In this video from a training burn we can see two normal cameras on the left side.

The bottom camera view is from a camera positioned about 1 meter (3 feet) above the floor.

The top camera view is from a camera positioned directly at the floor.

Both cameras are in the same room directed towards the fire in a compartment further in.

Steam condenses on cold surfaces

The image from the camera positioned higher up starts to get blurry, while the image from the lower camera stays sharp.

The blurry image is due to steam (or water vapor / water gas) in the air that condenses to droplets (liquid) on the cold lens of the camera.

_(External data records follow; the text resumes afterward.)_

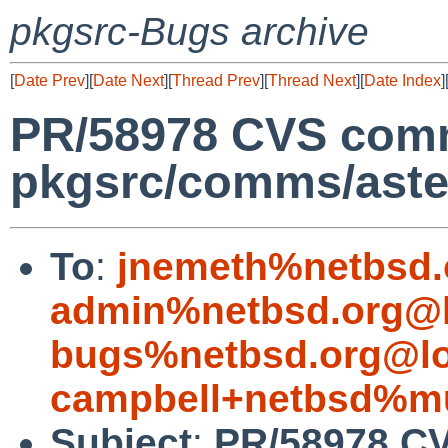
pkgsrc-Bugs archive
[
Date Prev
][
Date Next
][
Thread Prev
][
Thread Next
][
Date Index
]
PR/58978 CVS comm
pkgsrc/comms/aste
To
:
jnemeth%netbsd.
admin%netbsd.org@l
bugs%netbsd.org@lo
campbell+netbsd%mu
Subject
:
PR/58978 C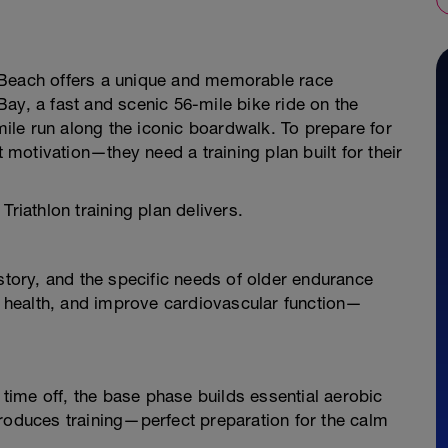
 Beach offers a unique and memorable race
ay, a fast and scenic 56-mile bike ride on the
le run along the iconic boardwalk. To prepare for
t motivation—they need a training plan built for their
Triathlon training plan delivers.
istory, and the specific needs of older endurance
nt health, and improve cardiovascular function—
r time off, the base phase builds essential aerobic
troduces training—perfect preparation for the calm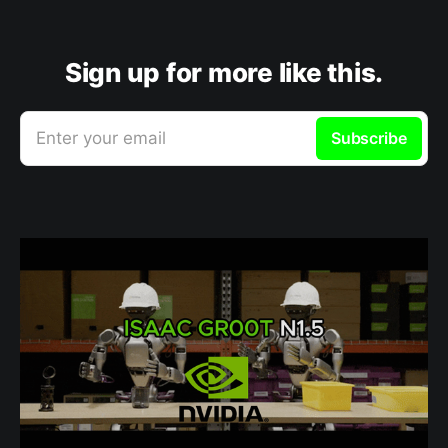
Sign up for more like this.
Enter your email
Subscribe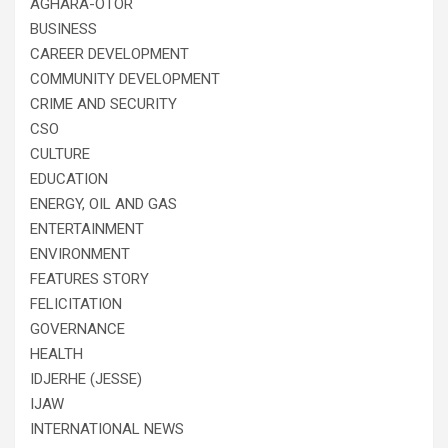
AGHARA-OTOR
BUSINESS
CAREER DEVELOPMENT
COMMUNITY DEVELOPMENT
CRIME AND SECURITY
CSO
CULTURE
EDUCATION
ENERGY, OIL AND GAS
ENTERTAINMENT
ENVIRONMENT
FEATURES STORY
FELICITATION
GOVERNANCE
HEALTH
IDJERHE (JESSE)
IJAW
INTERNATIONAL NEWS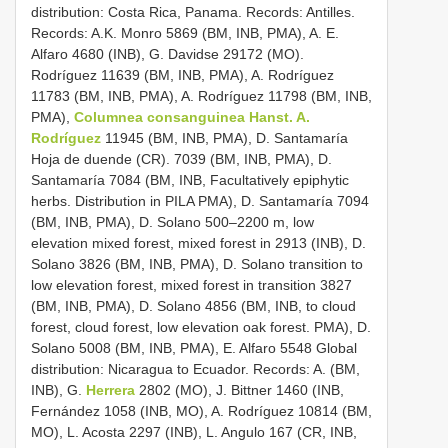
distribution: Costa Rica, Panama. Records: Antilles.
Records: A.K. Monro 5869 (BM, INB, PMA), A. E.
Alfaro 4680 (INB), G. Davidse 29172 (MO).
Rodríguez 11639 (BM, INB, PMA), A. Rodríguez
11783 (BM, INB, PMA), A. Rodríguez 11798 (BM, INB,
PMA),
Columnea consanguinea Hanst. A.
Rodríguez
11945 (BM, INB, PMA), D. Santamaría
Hoja de duende (CR). 7039 (BM, INB, PMA), D.
Santamaría 7084 (BM, INB, Facultatively epiphytic
herbs. Distribution in PILA PMA), D. Santamaría 7094
(BM, INB, PMA), D. Solano 500–2200 m, low
elevation mixed forest, mixed forest in 2913 (INB), D.
Solano 3826 (BM, INB, PMA), D. Solano transition to
low elevation forest, mixed forest in transition 3827
(BM, INB, PMA), D. Solano 4856 (BM, INB, to cloud
forest, cloud forest, low elevation oak forest. PMA), D.
Solano 5008 (BM, INB, PMA), E. Alfaro 5548 Global
distribution: Nicaragua to Ecuador. Records: A. (BM,
INB), G.
Herrera
2802 (MO), J. Bittner 1460 (INB,
Fernández 1058 (INB, MO), A. Rodríguez 10814 (BM,
MO), L. Acosta 2297 (INB), L. Angulo 167 (CR, INB,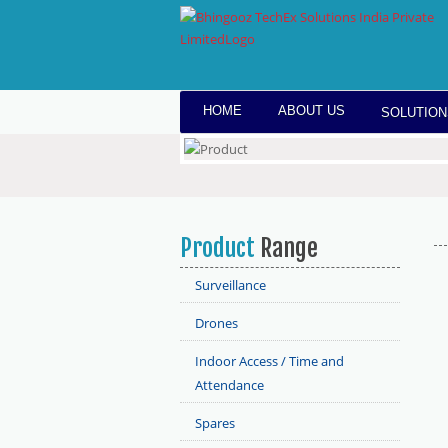
HOME
ABOUT US
SOLUTION
Product
Range
Surveillance
Drones
Indoor Access / Time and
Attendance
Spares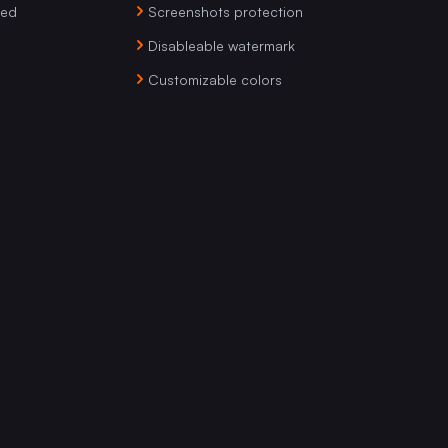
ved
Screenshots protection
Disableable watermark
Customizable colors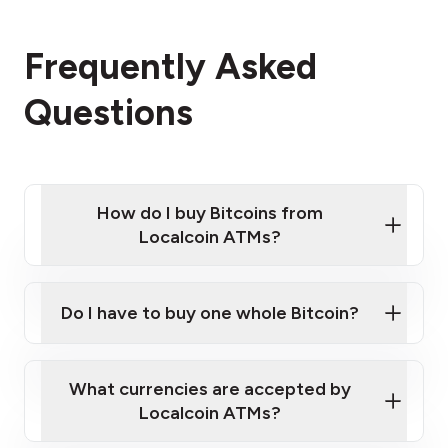
Frequently Asked
Questions
How do I buy Bitcoins from
Localcoin ATMs?
Click Here to Watch a Quick Video on How to Buy
Bitcoin at Our ATMs
Do I have to buy one whole Bitcoin?
Localcoin ATM near you
What currencies are accepted by
Localcoin ATMs?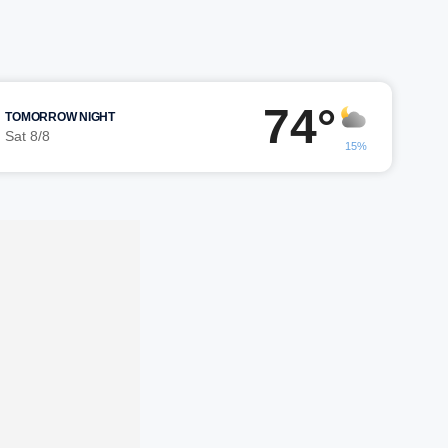
74°
TOMORROW NIGHT
Sat 8/8
15%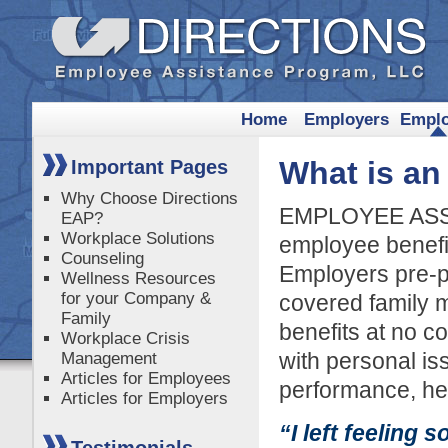
Home
Employers
Empl
What is a
Important Pages
Why Choose Directions
EMPLOYEE ASS
EAP?
Workplace Solutions
employee benefi
Counseling
Employers pre-p
Wellness Resources
for your Company &
covered family m
Family
benefits at no c
Workplace Crisis
with personal is
Management
Articles for Employees
performance, hea
Articles for Employers
“I left feeling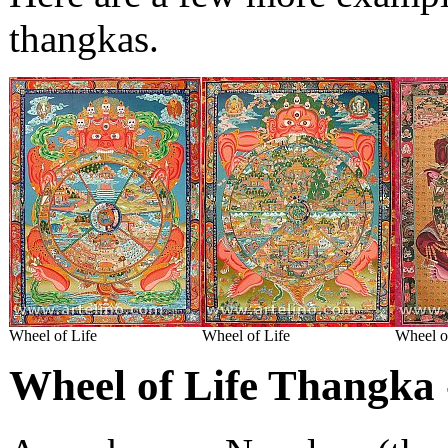
thangkas.
Wheel of Life
Wheel of Life
Wheel o
Wheel of Life Thangka 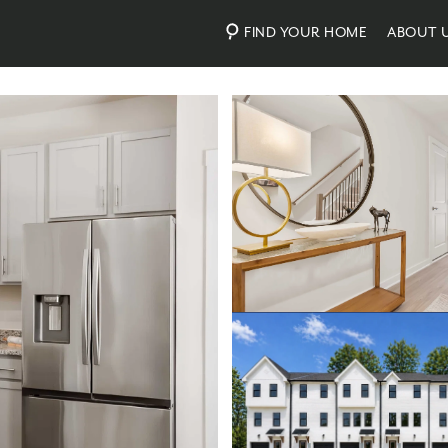
FIND YOUR HOME
ABOUT 
Photos
Virtual Tour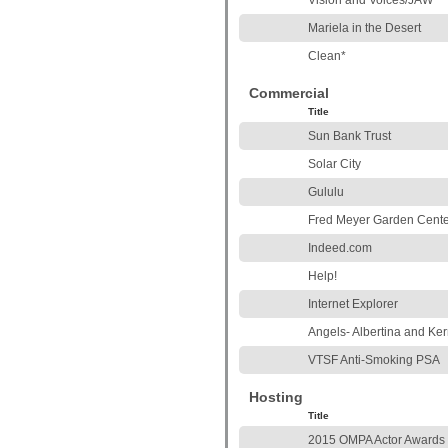
Vision and Voices/JAW
Mariela in the Desert
Clean*
Commercial
Title
Sun Bank Trust
Solar City
Gululu
Fred Meyer Garden Cente
Indeed.com
Help!
Internet Explorer
Angels- Albertina and Ker
VTSF Anti-Smoking PSA
Hosting
Title
2015 OMPA Actor Awards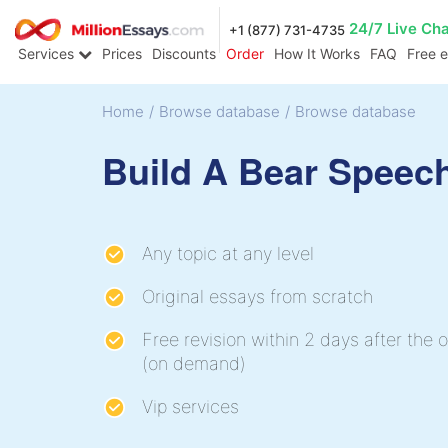
24/7 Live Ch
+1 (877) 731-4735
Services
Prices
Discounts
Order
How It Works
FAQ
Free 
Home
/
Browse database
/
Browse database
Build A Bear Speec
Any topic at any level
Original essays from scratch
Free revision within 2 days after the o
(on demand)
Vip services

In this case, the steam is created by the combustion process and also vaporized from all the organic materials in the fire compartment.

Steam rises

Air with more steam (wet air) is lighter than air with less steam (dry air). Outside, the steam (commonly called moisture) rises into the sky until it becomes colder and the steam condenses back into tiny droplets (or water mist). And voila, we have clouds.

That is at least partially why the image from the higher camera blurs before the lower one. Steam rises, is a simpler way of describing it.

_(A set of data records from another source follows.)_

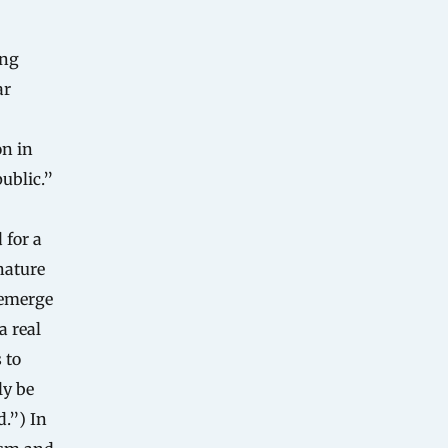
ing
ar
on in
ublic.”
 for a
nature
 emerge
a real
 to
ly be
.”) In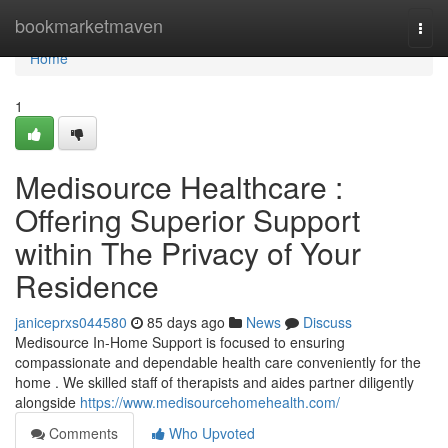
Home
bookmarketmaven
Togg
navi
Home
1
Medisource Healthcare :
Offering Superior Support
within The Privacy of Your
Residence
janiceprxs044580
85 days ago
News
Discuss
Medisource In-Home Support is focused to ensuring
compassionate and dependable health care conveniently for the
home . We skilled staff of therapists and aides partner diligently
alongside
https://www.medisourcehomehealth.com/
Comments
Who Upvoted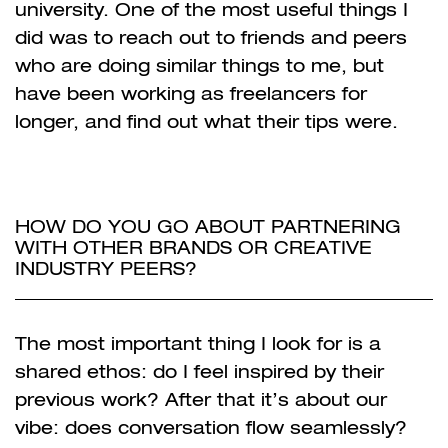
university. One of the most useful things I
did was to reach out to friends and peers
who are doing similar things to me, but
have been working as freelancers for
longer, and find out what their tips were.
HOW DO YOU GO ABOUT PARTNERING
WITH OTHER BRANDS OR CREATIVE
INDUSTRY PEERS?
The most important thing I look for is a
shared ethos: do I feel inspired by their
previous work? After that it’s about our
vibe: does conversation flow seamlessly?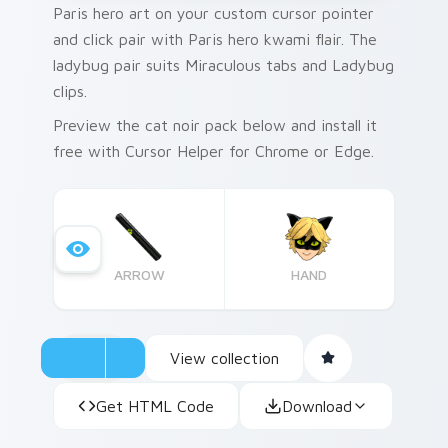
Paris hero art on your custom cursor pointer
and click pair with Paris hero kwami flair. The
ladybug pair suits Miraculous tabs and Ladybug
clips.
Preview the cat noir pack below and install it
free with Cursor Helper for Chrome or Edge.
ARROW
HAND
View collection
Get HTML Code
Download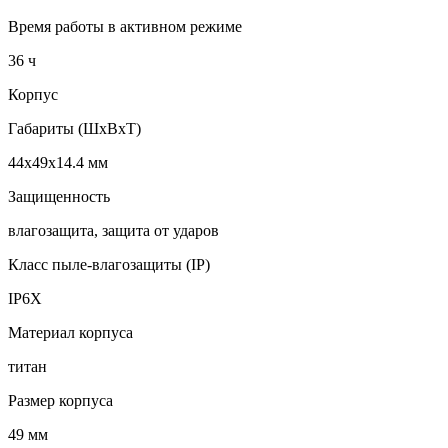
Время работы в активном режиме
36 ч
Корпус
Габариты (ШхВхТ)
44x49x14.4 мм
Защищенность
влагозащита, защита от ударов
Класс пыле-влагозащиты (IP)
IP6X
Материал корпуса
титан
Размер корпуса
49 мм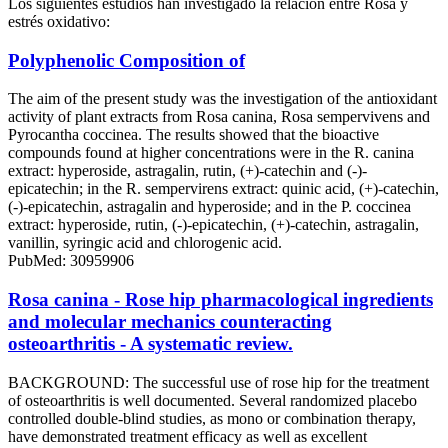
Los siguientes estudios han investigado la relación entre Rosa y
estrés oxidativo:
Polyphenolic Composition of
The aim of the present study was the investigation of the antioxidant
activity of plant extracts from Rosa canina, Rosa sempervivens and
Pyrocantha coccinea. The results showed that the bioactive
compounds found at higher concentrations were in the R. canina
extract: hyperoside, astragalin, rutin, (+)-catechin and (-)-
epicatechin; in the R. sempervirens extract: quinic acid, (+)-catechin,
(-)-epicatechin, astragalin and hyperoside; and in the P. coccinea
extract: hyperoside, rutin, (-)-epicatechin, (+)-catechin, astragalin,
vanillin, syringic acid and chlorogenic acid.
PubMed: 30959906
Rosa canina - Rose hip pharmacological ingredients
and molecular mechanics counteracting
osteoarthritis - A systematic review.
BACKGROUND: The successful use of rose hip for the treatment
of osteoarthritis is well documented. Several randomized placebo
controlled double-blind studies, as mono or combination therapy,
have demonstrated treatment efficacy as well as excellent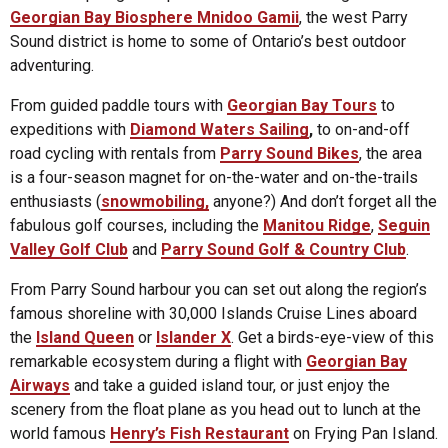
Georgian Bay Biosphere Mnidoo Gamii
, the west Parry
Sound district is home to some of Ontario’s best outdoor
adventuring.
From guided paddle tours with
Georgian Bay Tours
to
expeditions with
Diamond Waters Sailing
,
to on-and-off
road cycling with rentals from
Parry Sound Bikes
, the area
is a four-season magnet for on-the-water and on-the-trails
enthusiasts (
snowmobiling,
anyone?) And don’t forget all the
fabulous golf courses, including the
Manitou Ridge
,
Seguin
Valley Golf Club
and
Parry Sound Golf & Country Club
.
From Parry Sound harbour you can set out along the region’s
famous shoreline with 30,000 Islands Cruise Lines aboard
the
Island Queen
or
Islander X
. Get a birds-eye-view of this
remarkable ecosystem during a flight with
Georgian Bay
Airways
and take a guided island tour, or just enjoy the
scenery from the float plane as you head out to lunch at the
world famous
Henry’s Fish Restaurant
on Frying Pan Island.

Steam make the TIC image blurry too

As long as the steam stays in vapor form, the TIC (or Thermal Imager Camera) can see through it.

But if the steam starts to condense into water droplets in air, or directly on the TIC lens, we eventually get a blurry image in the TIC too.

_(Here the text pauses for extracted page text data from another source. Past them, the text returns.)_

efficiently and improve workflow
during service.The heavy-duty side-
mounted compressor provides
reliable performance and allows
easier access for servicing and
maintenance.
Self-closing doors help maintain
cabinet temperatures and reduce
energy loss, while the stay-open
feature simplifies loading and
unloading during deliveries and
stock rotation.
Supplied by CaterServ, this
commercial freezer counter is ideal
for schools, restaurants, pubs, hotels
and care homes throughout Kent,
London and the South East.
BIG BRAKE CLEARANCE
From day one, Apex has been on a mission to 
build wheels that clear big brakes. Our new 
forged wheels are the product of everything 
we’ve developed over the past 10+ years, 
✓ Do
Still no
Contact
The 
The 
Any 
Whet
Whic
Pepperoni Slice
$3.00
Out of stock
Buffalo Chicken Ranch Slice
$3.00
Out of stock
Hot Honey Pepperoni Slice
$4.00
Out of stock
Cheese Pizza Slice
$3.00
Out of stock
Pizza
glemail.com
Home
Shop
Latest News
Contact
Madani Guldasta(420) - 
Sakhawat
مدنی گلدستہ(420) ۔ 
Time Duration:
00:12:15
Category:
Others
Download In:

This blog post on cleaning the TIC lens might be interesting to read on that matter.

Breaking hydrogen bonds are hard

To vaporize water to steam requires a lot of energy. You need to break the hydrogen bonds that keep water as a liquid. That is a great feature to use for fire suppression.

But reversely, when steam condenses back into a liquid, that same energy is released.

Stay low

My basic rule is this. If you are inside smoke from a fire and you cannot see your feet, you should probably be on your knees and staying low.

If steam condensation happens on and inside your PPE, well that is a sucky situation. All that energy will be transferred to you and it will get hot.

Staying low in smoke is important for several reasons, avoiding steam is one of them.

The irony of firefighting

I find it fascinating that one of the big end products from combustion is water. When burning 1 gram of hydrocarbons, the fire creates almost the same amount of water.